Al proposto il GUP rileva che la N. lancia accuse piuttosto generalizzate sugli uffici giudiziari di Vibo, addossando (con una qualche approssimazione "tecnica", evidentemente) alla Procura la responsabilità di alcune archiviazioni e della quasi completata restituzione a un boss di ndrangheta di un immobile sequestrato tempo prima.

Emerge dagli atti che la predetta parlamentare, in data 9.2.2006, aveva presentato interrogazione al Ministro della Giustizia per conoscere per qual motivo fossero stati restituiti, un mese dopo il sequestro, beni a un capomafia, in base a un "cavillo giuridico".

In altra occasione, la parlamentare espresse il suo sconcerto per il fatto che tale Ma.Pa., "personaggio" evidentemente di rilievo, era stato ricoverato, lasciando il carcere, in ospedale e autorizzato a recarsi a visita odontoiatrica.

La N. poi accusa la Procura di Vibo di avere ottenuto scarsi risultati pratici e di non contrastare con efficacia la ndrangheta, rilevando che la Procura di Catanzaro, "lavorando sugli stessi documenti" archiviati da quella di Vibo, aveva fatto emergere fatti penalmente rilevanti.

Sulla base di tali elementi, il giudicante ha ritenuto, si diceva, la sussistenza del nesso funzionale tra la attività intra e quella extra moenia della parlamentare predetta.

L’assunto, a ben vedere, non è efficacemente contrastato dagli impugnanti.

Il primo di essi, dopo la irrilevante notazione sulla non veridicità (rectius. non precisione) delle dichiarazioni della N., aggiunge che la attività parlamentare "connessa" a quella extra parlamentare sarebbe troppo risalente nel tempo (ma trattasi di valutazione manifestamente infondata, avendo, come si è premesso, la N. da lungo tempo e, almeno, fino a tutto il 2007 insistito in Parlamento su questi temi).

Il secondo rileva che proprio a seguito dell’input investigativo proveniente dalla Procura di Vibo, altro ufficio del PM (quello di Salerno) era stato in grado di sviluppare concludenti indagini.

Conseguentemente, conclude, accusare il Procuratore calabrese di inerzia o collusione costituisce attività diffamatoria.

Il che, osserva questo Collegio, ben può esser vero, ma, in tal caso, per il motivo sopra anticipato (operatività dell’art. 68 Cost.), senza alcuna conseguenza penale.

Quanto alla attività dei giornalisti, il giudicante ritiene correttamente che essa sia scriminata in base al diritto di cronaca.

Riportare e diffondere attraverso i media le dichiarazioni di un’autorevole parlamentare su fatti di indubbia rilevanza costituisce, in base all’arresto giurisprudenziale di cui SS.UU. sent. n. 37140 del 2001, ric.
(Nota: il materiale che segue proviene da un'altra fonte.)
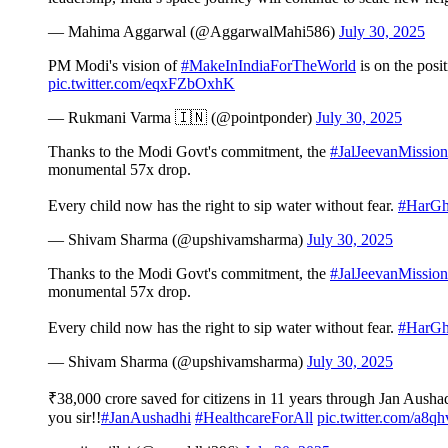
— Mahima Aggarwal (@AggarwalMahi586)
July 30, 2025
PM Modi's vision of
#MakeInIndiaForTheWorld
is on the posi
pic.twitter.com/eqxFZbOxhK
— Rukmani Varma 🇮🇳 (@pointponder)
July 30, 2025
Thanks to the Modi Govt's commitment, the
#JalJeevanMission
monumental 57x drop.
Every child now has the right to sip water without fear.
#HarGh
— Shivam Sharma (@upshivamsharma)
July 30, 2025
Thanks to the Modi Govt's commitment, the
#JalJeevanMission
monumental 57x drop.
Every child now has the right to sip water without fear.
#HarGh
— Shivam Sharma (@upshivamsharma)
July 30, 2025
₹38,000 crore saved for citizens in 11 years through Jan Aush
you sir!!
#JanAushadhi
#HealthcareForAll
pic.twitter.com/a8q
Galiero, RV 219651) esercizio, appunto, del diritto di cronaca.

Sostengono i ricorrenti che i giornalisti avrebbero svolto funzione di "cassa di risonanza" per le denigratorie affermazioni provenienti dalla N., non avendo assunto la doverosa posizione di neutralità che la giurisprudenza richiede.

Trattasi però di affermazione apodittica che i ricorrenti non ancorano ad alcun dato fattuale.
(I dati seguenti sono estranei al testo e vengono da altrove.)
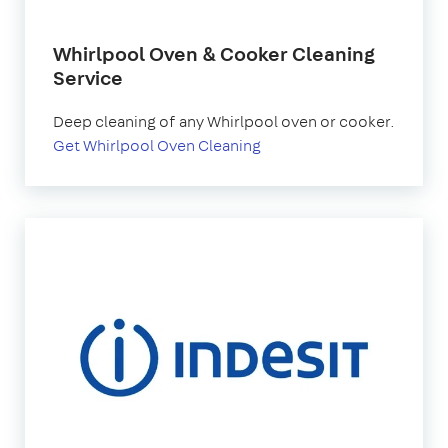
Whirlpool Oven & Cooker Cleaning
Service
Deep cleaning of any Whirlpool oven or cooker.
Get Whirlpool Oven Cleaning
Dunque, se è pur vero che la causa di non punibilità ex art. 68 Cost. non si "comunica" dal parlamentare al concorrente (e certo non al giornalista che diffonda sic et simpliciter la notizia diffamatoria sui mezzi di informazione: cfr. ASN 200743090-RV 238494, oltre alla già ricordata ASN 2OO815323-RV 239481), non di meno il "diffusore mediatico" deve ritenersi operante in presenza di una causa di giustificazione (diritto di cronaca) se la pubblicazione della notizia avviene con le modalità dell’intervista, come individuate dalla ricordata pronunzia delle SS.UU. Quanto al reato ex art. 684 c.p. e art. 144 c.p.p., la relativa condotta deve ritenersi insussistente, se è vero, come è vero, che i giornalisti appresero le notizie, non direttamente dalle fonti processuali, ma indirettamente, attraverso la interrogazione parlamentare della N..
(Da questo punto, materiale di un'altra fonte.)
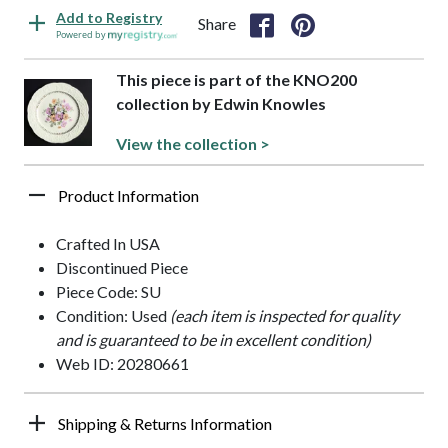
Add to Registry
Share
Powered by
This piece is part of the KNO200
collection by Edwin Knowles
View the collection >
Product Information
Crafted In USA
Discontinued Piece
Piece Code: SU
Condition: Used
(each item is inspected for quality
and is guaranteed to be in excellent condition)
Web ID: 20280661
Shipping & Returns Information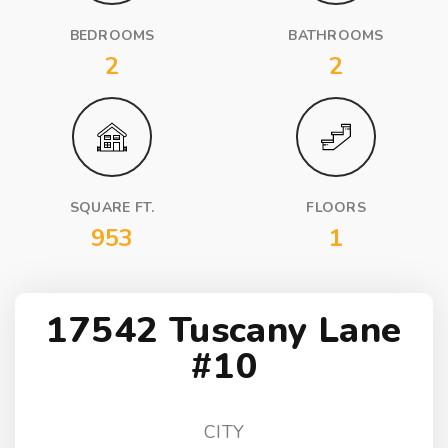
BEDROOMS
BATHROOMS
2
2
SQUARE FT.
FLOORS
953
1
17542 Tuscany Lane
#10
CITY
Poichè poi i delitti commessi col mezzo della stampa, rappresentano l’evento del delitto omissivo ex art. 57 c.p., consegue che in assenza dei primi, non può ritenersi realizzato il secondo (tra le altre: ASN 200319827-RV 224404).

P.Q.M.

Rigetta i ricorsi.

Testo non ufficiale. La sola stampa del bollettino ufficiale ha carattere legale.